16.The present application for extension of time was filed on March 8, 2022. This is slightly over a month from the date when the record of appeal should have been filed. There was thus a delay of over 30 days in filing the record of appeal. Is this delay inordinate and inexcusable, and are the reasons given for it plausible?
17.The applicant’s advocate assumes blame for the delay in filing the record of appeal, averring that he was so busy with the management of his law firm and overwhelmed by other legal matters that he overlooked to prepare and lodge the record of appeal in this matter in time. Is that a plausible and acceptable reason, for the delay? It is expected, I think, that Counsel on record for a party will give due attention to all the matters that they have been instructed to deal with. Whether it is the filing of submissions in one matter, or a record of appeal as in this case, it cannot be a proper reason to argue that one was too busy with office management or other clients’ matters to recall that they had responsibility for other clients’ matters when they readily concede that they had full instructions to act.

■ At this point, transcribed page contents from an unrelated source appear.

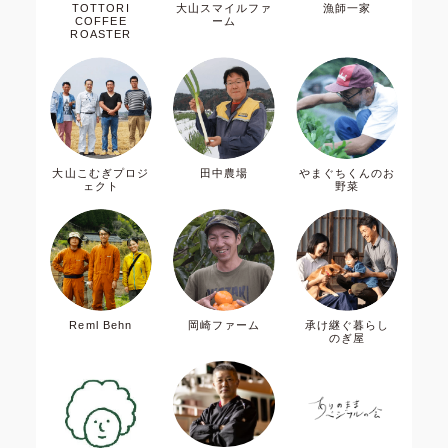
TOTTORI
大山スマイルファ
漁師一家
COFFEE
ーム
ROASTER
大山こむぎプロジ
田中農場
やまぐちくんのお
ェクト
野菜
Reml Behn
岡崎ファーム
承け継ぐ暮らし
のぎ屋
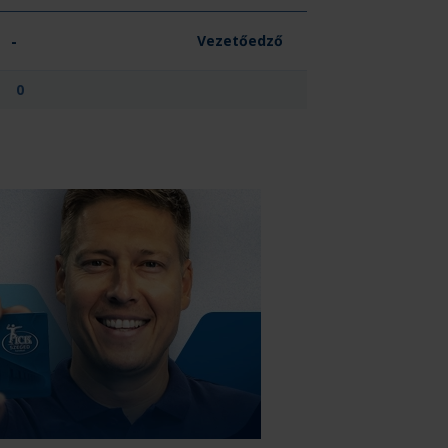
-
Vezetőedző
0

18.I note, however, that the applicant’s advocates had filed a notice of appeal and had applied for the proceedings in time. They had also collected the proceedings once they were ready, and had also obtained the certificate of delay. What they failed to do, and blame on an oversight due to a busy schedule on their part, is to file the record of appeal in time.
19.Rule 4 and the principles in Leo Sila Mutiso v Rose Hellen Wangari Mwangi (supra) call for the exercise of the Court’s discretion in determining whether or not to extend time. Having considered the length of the delay in this matter, which I do not consider to be inordinate, and notwithstanding that I am not fully satisfied that the busy schedule of the applicant’s advocates is a good reason for the delay, I will exercise discretion and grant the applicant leave to file the record of appeal out of time.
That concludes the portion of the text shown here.